Questa mattina cinque poliziotti del commissariato di Anzio-Nettuno sono stati arrestati da personale della sezione investigativa dello Sco (Sisco) e dalla Squadra Mobile di Roma al termine di una complessa indagine coordinata dalla Direzione Distrettuale Antimafia Sono accusati di associazione per delinquere finalizzata alla commissione di reati contro la Pubblica Amministrazione, concorso esterno in associazione finalizzata al traffico di sostanze stupefacenti, peculato, falso, e ancora concorso in cessione di sostanze stupefacenti ed accesso abusivo a sistemi informatici in uso alle forze dell’ordine: .
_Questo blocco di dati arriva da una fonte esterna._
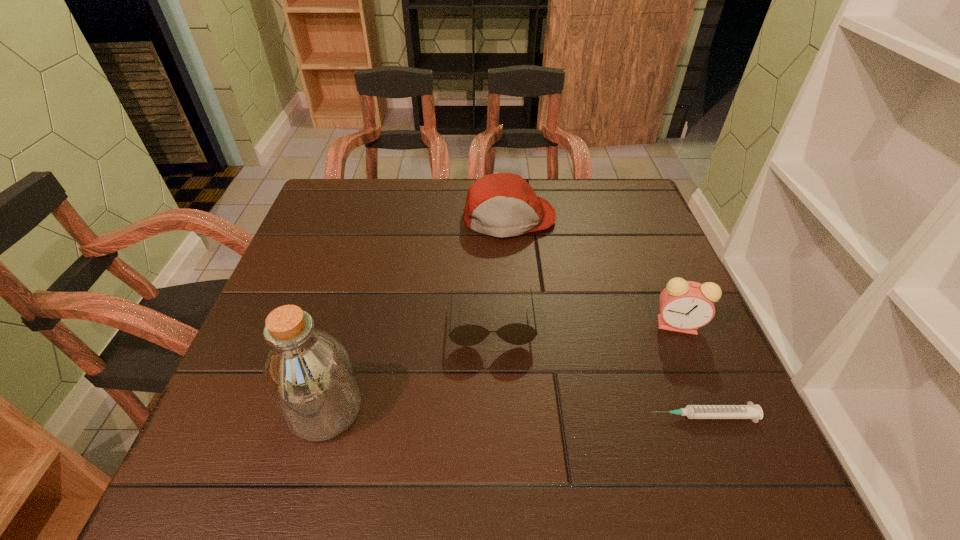 Identify the location of vacant space at the far left corner of the desktop. The image size is (960, 540). (337, 208).

Where is `blank space at the far right corner of the desktop`? The width and height of the screenshot is (960, 540). blank space at the far right corner of the desktop is located at coordinates (613, 178).

You are a GUI agent. You are given a task and a screenshot of the screen. Output one action in this format:
    pyautogui.click(x=<x>, y=<y>)
    Task: Click on the vacant area that lies between the cap and the alarm clock
    
    Given the screenshot: What is the action you would take?
    pyautogui.click(x=593, y=272)

The image size is (960, 540). Identify the location of vacant space that's between the shortest object and the alarm clock. (690, 370).

Where is `vacant region between the alarm clock and the tallest object`? The height and width of the screenshot is (540, 960). vacant region between the alarm clock and the tallest object is located at coordinates (501, 367).

Identify the location of empty location between the syringe and the tallest object. (515, 413).

Identify the location of blank region between the fourth tallest object and the cap. The width and height of the screenshot is (960, 540). (500, 271).

Locate an element on the screen. The width and height of the screenshot is (960, 540). vacant point located between the cap and the bottle is located at coordinates (418, 314).

The width and height of the screenshot is (960, 540). Identify the location of unoccupied position between the leftmost object and the alarm clock. (501, 367).

The image size is (960, 540). I want to click on empty location between the bottle and the alarm clock, so click(501, 367).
Le attività investigative si sono concentrate su un sodalizio attivo proprio fra Anzio e Nettuno composto dai cinque poliziotti, colpiti dalla misura cautelare firmata dal Gip, per reati compiuti anche attraverso la gestione illecita di alcune fonti confidenziali. I poliziotti infedeli si sarebbero dedicati al traffico di stupefacenti , composto da soggetti italiani e albanesi, che sono stati perseguiti separatamente. In questa situazione i poliziotti arrestati, d’intesa con alcuni esponenti del sodalizio, avevano organizzato una “consegna controllata” ed un “ritardato sequestro” di 25 kg di cocaina, in assenza di adeguati presupposti di legge, omettendo il successivo sequestro di una intera partita di 50 kg di cocaina. Nel corso di quella operazione, all’esito di un inseguimento e di un successivo incidente stradale nelle campagne di Anzio-Nettuno, aveva perso la vita un cittadino albanese, impegnato nel trasporto dell’ingente carico di droga.
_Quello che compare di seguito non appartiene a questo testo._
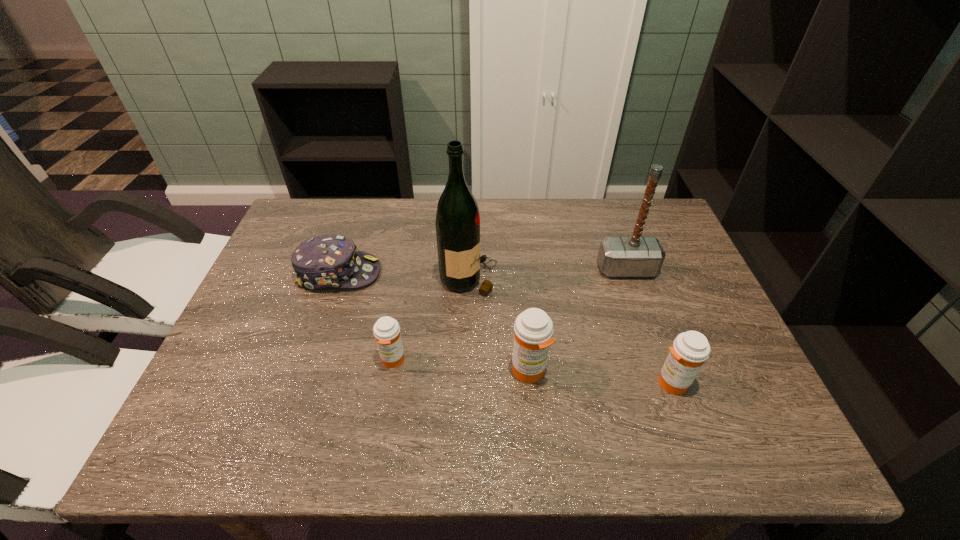 You are a GUI agent. You are given a task and a screenshot of the screen. Output one action in this format:
    pyautogui.click(x=<x>, y=<y>)
    Task: Click on the free space that is in between the second shortest object and the hammer
    Image resolution: width=960 pixels, height=540 pixels.
    Given the screenshot: What is the action you would take?
    pyautogui.click(x=510, y=315)

The width and height of the screenshot is (960, 540). Identify the location of free space between the shortest medicine and the leftmost object. (366, 316).

This screenshot has width=960, height=540. Find the location of `vacant region between the fourth tallest object and the hammer`. vacant region between the fourth tallest object and the hammer is located at coordinates (649, 326).

Where is `empty space between the rightmost medicine and the wine bottle`? empty space between the rightmost medicine and the wine bottle is located at coordinates (570, 330).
Confermato al massimo il rigore della Polizia di Stato capitolina, “in un rapporto di stretta fiducia con la Procura della repubblica, nell’intercettare e censurare fenomeni di infedeltà istituzionale che sarebbero imputabili ad appartenenti alla Polizia di Stato ritenuti protagonisti di condotte in contrasto con i doveri di istituto e con il giuramento di fedeltà alla Repubblica. Nel solco di tale strategia, che già in passato ha consentito di estirpare appartenenti ritenuti responsabili di fatti costituenti reato, la Questura capitolina continuerà a preservare la bontà dell’operato di migliaia di agenti, sottufficiali e dirigenti, che quotidianamente fanno della disciplina e dell’onore il viatico per l’adempimento dei compiti istituzionali tesi a garantire la sicurezza della collettività”.